But what if an algorithm could predict death? In late 2016 a graduate student named Anand Avati at Stanford’s computer-science department, along with a small team from the medical school, tried to “teach” an algorithm to identify patients who were very likely to die within a defined time window. “The palliative-care team at the hospital had a challenge,” Avati told me. “How could we find patients who are within three to 12 months of dying?” This window was “the sweet spot of palliative care.” A lead time longer than 12 months can strain limited resources unnecessarily, providing too much, too soon; in contrast, if death came less than three months after the prediction, there would be no real preparatory time for dying — too little, too late. Identifying patients in the narrow, optimal time period, Avati knew, would allow doctors to use medical interventions more appropriately and more humanely. And if the algorithm worked, palliative-care teams would be relieved from having to manually scour charts, hunting for those most likely to benefit.

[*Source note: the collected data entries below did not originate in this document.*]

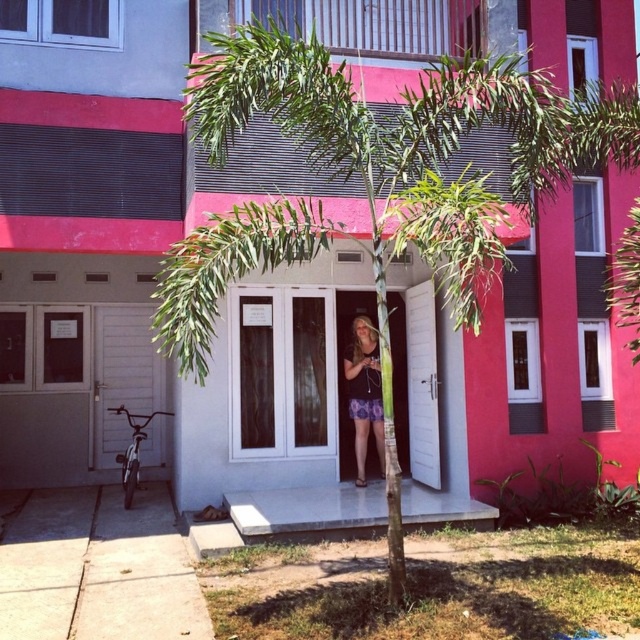 You are a photographer taking a picture of the residential building. You notice the green leafy palm tree at center and the floral skirt at center. Which object will appear larger in your photo?

The green leafy palm tree at center will appear larger in the photo because it is bigger than the floral skirt at center.

You are standing in front of the residential building and want to take a photo of the entrance without the green leafy palm tree at center blocking the view. Where should you move to relative to the tree?

The green leafy palm tree at center is located at point [394,166]. To avoid blocking the entrance in your photo, move to the side opposite of the tree.

You are standing in front of the residential building and notice the green leafy palm tree at center and the floral skirt at center. Which object is higher in the scene?

The green leafy palm tree at center is above the floral skirt at center, so it is higher in the scene. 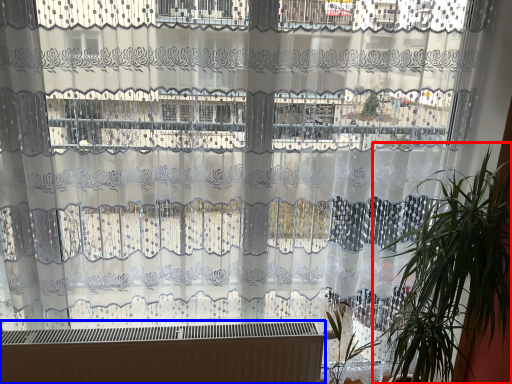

Avati and his team identified about 200,000 patients who could be studied. The patients had all sorts of illnesses — cancer, neurological diseases, heart and kidney failure. The team’s key insight was to use the hospital’s medical records as a proxy time machine. Say a man died in January 2017. What if you scrolled time back to the “sweet spot of palliative care” — the window between January and October 2016 when care would have been most effective? But to find that spot for a given patient, Avati knew, you’d presumably need to collect and analyze medical information before that window. Could you gather information about this man during this prewindow period that would enable a doctor to predict a demise in that three-to-12-month section of time? And what kinds of inputs might teach such an algorithm to make predictions?
Avati drew on medical information that had already been coded by doctors in the hospital: a patient’s diagnosis, the number of scans ordered, the number of days spent in the hospital, the kinds of procedures done, the medical prescriptions written. The information was admittedly limited — no questionnaires, no conversations, no sniffing of chemicals — but it was objective, and standardized across patients.

These inputs were fed into a so-called deep neural network — a kind of software architecture thus named because it’s thought to loosely mimic the way the brain’s neurons are organized. The task of the algorithm was to adjust the weights and strengths of each piece of information in order to generate a probability score that a given patient would die within three to 12 months.

The “dying algorithm,” as we might call it, digested and absorbed information from nearly 160,000 patients to train itself. Once it had ingested all the data, Avati’s team tested it on the remaining 40,000 patients. The algorithm performed surprisingly well. The false-alarm rate was low: Nine out of 10 patients predicted to die within three to 12 months did die within that window. And 95 percent of patients assigned low probabilities by the program survived longer than 12 months. (The data used by this algorithm can be vastly refined in the future. Lab values, scan results, a doctor’s note or a patient’s own assessment can be added to the mix, enhancing the predictive power.)

So what, exactly, did the algorithm “learn” about the process of dying? And what, in turn, can it teach oncologists? Here is the strange rub of such a deep learning system: It learns, but it cannot tell us why it has learned; it assigns probabilities, but it cannot easily express the reasoning behind the assignment. Like a child who learns to ride a bicycle by trial and error and, asked to articulate the rules that enable bicycle riding, simply shrugs her shoulders and sails away, the algorithm looks vacantly at us when we ask, “Why?” It is, like death, another black box.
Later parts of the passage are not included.